Repeat the data exactly, so that every line matches the original.

Records from a data collection:
****************************************

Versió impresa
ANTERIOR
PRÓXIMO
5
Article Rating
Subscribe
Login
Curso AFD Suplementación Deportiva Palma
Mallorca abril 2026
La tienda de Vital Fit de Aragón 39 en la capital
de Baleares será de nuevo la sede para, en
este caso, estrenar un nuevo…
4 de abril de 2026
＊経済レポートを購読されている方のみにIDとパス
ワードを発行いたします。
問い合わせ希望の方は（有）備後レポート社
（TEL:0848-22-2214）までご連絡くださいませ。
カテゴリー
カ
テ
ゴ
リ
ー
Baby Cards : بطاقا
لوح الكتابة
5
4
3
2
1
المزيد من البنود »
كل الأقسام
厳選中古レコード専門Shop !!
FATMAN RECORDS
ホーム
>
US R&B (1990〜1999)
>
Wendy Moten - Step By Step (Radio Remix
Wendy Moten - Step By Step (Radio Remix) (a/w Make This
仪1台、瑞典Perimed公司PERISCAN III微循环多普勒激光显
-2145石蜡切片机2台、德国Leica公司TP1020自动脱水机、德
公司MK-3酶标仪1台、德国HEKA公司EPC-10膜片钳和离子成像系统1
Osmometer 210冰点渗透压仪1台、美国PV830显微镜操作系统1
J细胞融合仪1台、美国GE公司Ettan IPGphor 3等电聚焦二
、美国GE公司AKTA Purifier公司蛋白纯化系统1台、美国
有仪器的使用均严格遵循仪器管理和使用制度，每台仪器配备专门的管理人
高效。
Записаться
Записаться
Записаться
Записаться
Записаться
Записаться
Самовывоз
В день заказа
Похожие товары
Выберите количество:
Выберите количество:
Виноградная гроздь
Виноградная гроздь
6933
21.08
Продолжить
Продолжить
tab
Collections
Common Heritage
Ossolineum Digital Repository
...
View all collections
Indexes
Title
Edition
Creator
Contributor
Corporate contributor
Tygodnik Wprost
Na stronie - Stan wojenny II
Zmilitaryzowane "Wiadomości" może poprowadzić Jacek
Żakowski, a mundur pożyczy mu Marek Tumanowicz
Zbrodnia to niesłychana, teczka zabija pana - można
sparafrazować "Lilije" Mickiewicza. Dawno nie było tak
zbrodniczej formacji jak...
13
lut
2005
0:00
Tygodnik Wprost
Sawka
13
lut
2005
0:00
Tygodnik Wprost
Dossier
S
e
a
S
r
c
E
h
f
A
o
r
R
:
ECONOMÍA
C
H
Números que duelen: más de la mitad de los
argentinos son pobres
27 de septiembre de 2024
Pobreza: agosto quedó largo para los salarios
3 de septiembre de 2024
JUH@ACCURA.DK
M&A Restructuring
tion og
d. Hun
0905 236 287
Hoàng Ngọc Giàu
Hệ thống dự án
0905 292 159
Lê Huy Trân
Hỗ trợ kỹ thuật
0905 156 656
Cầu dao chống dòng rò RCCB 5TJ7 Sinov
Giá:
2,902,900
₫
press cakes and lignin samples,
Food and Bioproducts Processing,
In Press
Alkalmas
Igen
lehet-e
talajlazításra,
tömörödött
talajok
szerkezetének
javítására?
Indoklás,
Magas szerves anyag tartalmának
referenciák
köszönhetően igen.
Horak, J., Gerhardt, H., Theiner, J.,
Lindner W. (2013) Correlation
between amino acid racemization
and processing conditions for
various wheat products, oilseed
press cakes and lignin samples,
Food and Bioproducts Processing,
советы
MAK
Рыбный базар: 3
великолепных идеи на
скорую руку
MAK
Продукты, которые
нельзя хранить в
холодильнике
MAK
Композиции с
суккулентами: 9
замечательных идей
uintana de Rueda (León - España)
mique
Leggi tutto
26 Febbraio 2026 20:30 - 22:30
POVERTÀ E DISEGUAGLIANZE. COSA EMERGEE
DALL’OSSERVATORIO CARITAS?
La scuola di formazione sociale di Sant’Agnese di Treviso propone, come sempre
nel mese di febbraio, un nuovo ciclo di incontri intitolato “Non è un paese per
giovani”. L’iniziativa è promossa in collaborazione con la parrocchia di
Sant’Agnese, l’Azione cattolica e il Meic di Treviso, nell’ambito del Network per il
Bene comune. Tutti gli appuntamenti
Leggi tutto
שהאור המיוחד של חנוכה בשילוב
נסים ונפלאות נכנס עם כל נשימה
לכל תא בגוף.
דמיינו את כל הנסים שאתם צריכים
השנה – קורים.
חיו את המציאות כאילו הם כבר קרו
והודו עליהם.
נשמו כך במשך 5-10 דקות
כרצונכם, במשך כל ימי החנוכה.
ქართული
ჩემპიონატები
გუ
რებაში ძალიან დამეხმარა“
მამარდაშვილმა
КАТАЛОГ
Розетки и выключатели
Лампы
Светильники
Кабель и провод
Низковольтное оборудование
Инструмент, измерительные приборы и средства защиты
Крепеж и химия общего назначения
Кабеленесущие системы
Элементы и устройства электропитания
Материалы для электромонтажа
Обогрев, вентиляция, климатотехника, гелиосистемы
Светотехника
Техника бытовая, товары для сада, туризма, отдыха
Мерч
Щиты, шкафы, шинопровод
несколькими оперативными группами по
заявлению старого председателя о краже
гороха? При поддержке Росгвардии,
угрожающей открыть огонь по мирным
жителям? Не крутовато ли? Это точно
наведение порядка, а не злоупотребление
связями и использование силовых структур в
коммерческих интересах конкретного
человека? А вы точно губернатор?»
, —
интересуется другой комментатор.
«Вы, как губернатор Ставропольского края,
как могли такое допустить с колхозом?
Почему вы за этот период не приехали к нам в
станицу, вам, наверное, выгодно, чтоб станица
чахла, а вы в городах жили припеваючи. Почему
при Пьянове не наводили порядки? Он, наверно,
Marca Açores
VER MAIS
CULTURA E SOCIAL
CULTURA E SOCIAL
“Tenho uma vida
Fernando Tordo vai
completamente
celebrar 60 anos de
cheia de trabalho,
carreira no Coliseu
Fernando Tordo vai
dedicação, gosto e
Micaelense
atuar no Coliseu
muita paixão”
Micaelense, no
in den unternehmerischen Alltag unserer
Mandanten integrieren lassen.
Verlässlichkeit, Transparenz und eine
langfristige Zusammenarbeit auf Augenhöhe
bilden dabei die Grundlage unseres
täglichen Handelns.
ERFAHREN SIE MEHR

****************************************

§ **Exercise response**:
Versió impresa
ANTERIOR
PRÓXIMO
5
Article Rating
Subscribe
Login
Curso AFD Suplementación Deportiva Palma
Mallorca abril 2026
La tienda de Vital Fit de Aragón 39 en la capital
de Baleares será de nuevo la sede para, en
este caso, estrenar un nuevo…
4 de abril de 2026
＊経済レポートを購読されている方のみにIDとパス
ワードを発行いたします。
問い合わせ希望の方は（有）備後レポート社
（TEL:0848-22-2214）までご連絡くださいませ。
カテゴリー
カ
テ
ゴ
リ
ー
Baby Cards : بطاقا
لوح الكتابة
5
4
3
2
1
المزيد من البنود »
كل الأقسام
厳選中古レコード専門Shop !!
FATMAN RECORDS
ホーム
>
US R&B (1990〜1999)
>
Wendy Moten - Step By Step (Radio Remix
Wendy Moten - Step By Step (Radio Remix) (a/w Make This
仪1台、瑞典Perimed公司PERISCAN III微循环多普勒激光显
-2145石蜡切片机2台、德国Leica公司TP1020自动脱水机、德
公司MK-3酶标仪1台、德国HEKA公司EPC-10膜片钳和离子成像系统1
Osmometer 210冰点渗透压仪1台、美国PV830显微镜操作系统1
J细胞融合仪1台、美国GE公司Ettan IPGphor 3等电聚焦二
、美国GE公司AKTA Purifier公司蛋白纯化系统1台、美国
有仪器的使用均严格遵循仪器管理和使用制度，每台仪器配备专门的管理人
高效。
Записаться
Записаться
Записаться
Записаться
Записаться
Записаться
Самовывоз
В день заказа
Похожие товары
Выберите количество:
Выберите количество:
Виноградная гроздь
Виноградная гроздь
6933
21.08
Продолжить
Продолжить
tab
Collections
Common Heritage
Ossolineum Digital Repository
...
View all collections
Indexes
Title
Edition
Creator
Contributor
Corporate contributor
Tygodnik Wprost
Na stronie - Stan wojenny II
Zmilitaryzowane "Wiadomości" może poprowadzić Jacek
Żakowski, a mundur pożyczy mu Marek Tumanowicz
Zbrodnia to niesłychana, teczka zabija pana - można
sparafrazować "Lilije" Mickiewicza. Dawno nie było tak
zbrodniczej formacji jak...
13
lut
2005
0:00
Tygodnik Wprost
Sawka
13
lut
2005
0:00
Tygodnik Wprost
Dossier
S
e
a
S
r
c
E
h
f
A
o
r
R
:
ECONOMÍA
C
H
Números que duelen: más de la mitad de los
argentinos son pobres
27 de septiembre de 2024
Pobreza: agosto quedó largo para los salarios
3 de septiembre de 2024
JUH@ACCURA.DK
M&A Restructuring
tion og
d. Hun
0905 236 287
Hoàng Ngọc Giàu
Hệ thống dự án
0905 292 159
Lê Huy Trân
Hỗ trợ kỹ thuật
0905 156 656
Cầu dao chống dòng rò RCCB 5TJ7 Sinov
Giá:
2,902,900
₫
press cakes and lignin samples,
Food and Bioproducts Processing,
In Press
Alkalmas
Igen
lehet-e
talajlazításra,
tömörödött
talajok
szerkezetének
javítására?
Indoklás,
Magas szerves anyag tartalmának
referenciák
köszönhetően igen.
Horak, J., Gerhardt, H., Theiner, J.,
Lindner W. (2013) Correlation
between amino acid racemization
and processing conditions for
various wheat products, oilseed
press cakes and lignin samples,
Food and Bioproducts Processing,
советы
MAK
Рыбный базар: 3
великолепных идеи на
скорую руку
MAK
Продукты, которые
нельзя хранить в
холодильнике
MAK
Композиции с
суккулентами: 9
замечательных идей
uintana de Rueda (León - España)
mique
Leggi tutto
26 Febbraio 2026 20:30 - 22:30
POVERTÀ E DISEGUAGLIANZE. COSA EMERGEE
DALL’OSSERVATORIO CARITAS?
La scuola di formazione sociale di Sant’Agnese di Treviso propone, come sempre
nel mese di febbraio, un nuovo ciclo di incontri intitolato “Non è un paese per
giovani”. L’iniziativa è promossa in collaborazione con la parrocchia di
Sant’Agnese, l’Azione cattolica e il Meic di Treviso, nell’ambito del Network per il
Bene comune. Tutti gli appuntamenti
Leggi tutto
שהאור המיוחד של חנוכה בשילוב
נסים ונפלאות נכנס עם כל נשימה
לכל תא בגוף.
דמיינו את כל הנסים שאתם צריכים
השנה – קורים.
חיו את המציאות כאילו הם כבר קרו
והודו עליהם.
נשמו כך במשך 5-10 דקות
כרצונכם, במשך כל ימי החנוכה.
ქართული
ჩემპიონატები
გუ
რებაში ძალიან დამეხმარა“
მამარდაშვილმა
КАТАЛОГ
Розетки и выключатели
Лампы
Светильники
Кабель и провод
Низковольтное оборудование
Инструмент, измерительные приборы и средства защиты
Крепеж и химия общего назначения
Кабеленесущие системы
Элементы и устройства электропитания
Материалы для электромонтажа
Обогрев, вентиляция, климатотехника, гелиосистемы
Светотехника
Техника бытовая, товары для сада, туризма, отдыха
Мерч
Щиты, шкафы, шинопровод
несколькими оперативными группами по
заявлению старого председателя о краже
гороха? При поддержке Росгвардии,
угрожающей открыть огонь по мирным
жителям? Не крутовато ли? Это точно
наведение порядка, а не злоупотребление
связями и использование силовых структур в
коммерческих интересах конкретного
человека? А вы точно губернатор?»
, —
интересуется другой комментатор.
«Вы, как губернатор Ставропольского края,
как могли такое допустить с колхозом?
Почему вы за этот период не приехали к нам в
станицу, вам, наверное, выгодно, чтоб станица
чахла, а вы в городах жили припеваючи. Почему
при Пьянове не наводили порядки? Он, наверно,
Marca Açores
VER MAIS
CULTURA E SOCIAL
CULTURA E SOCIAL
“Tenho uma vida
Fernando Tordo vai
completamente
celebrar 60 anos de
cheia de trabalho,
carreira no Coliseu
Fernando Tordo vai
dedicação, gosto e
Micaelense
atuar no Coliseu
muita paixão”
Micaelense, no
in den unternehmerischen Alltag unserer
Mandanten integrieren lassen.
Verlässlichkeit, Transparenz und eine
langfristige Zusammenarbeit auf Augenhöhe
bilden dabei die Grundlage unseres
täglichen Handelns.
ERFAHREN SIE MEHR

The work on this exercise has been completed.